:: AVAILABLE DATA ::
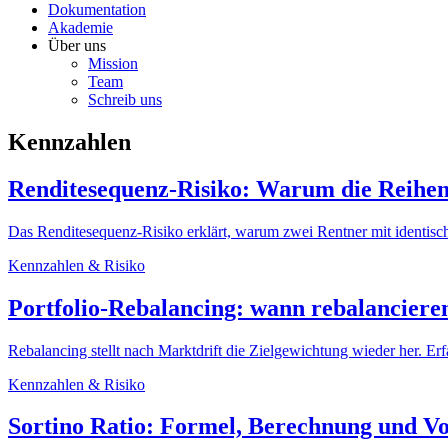
Dokumentation
Akademie
Über uns
Mission
Team
Schreib uns
Kennzahlen
Renditesequenz-Risiko: Warum die Reihenf
Das Renditesequenz-Risiko erklärt, warum zwei Rentner mit identisch
Kennzahlen & Risiko
Portfolio-Rebalancing: wann rebalancieren
Rebalancing stellt nach Marktdrift die Zielgewichtung wieder her. E
Kennzahlen & Risiko
Sortino Ratio: Formel, Berechnung und Vo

:: DIRECTIONS FOR THIS TASK ::
Report each line of the entries where the word "Rebalancing" occurs.

:: ANSWER BOX ::
Portfolio-Rebalancing: wann rebalancieren
Rebalancing stellt nach Marktdrift die Zielgewichtung wieder her. E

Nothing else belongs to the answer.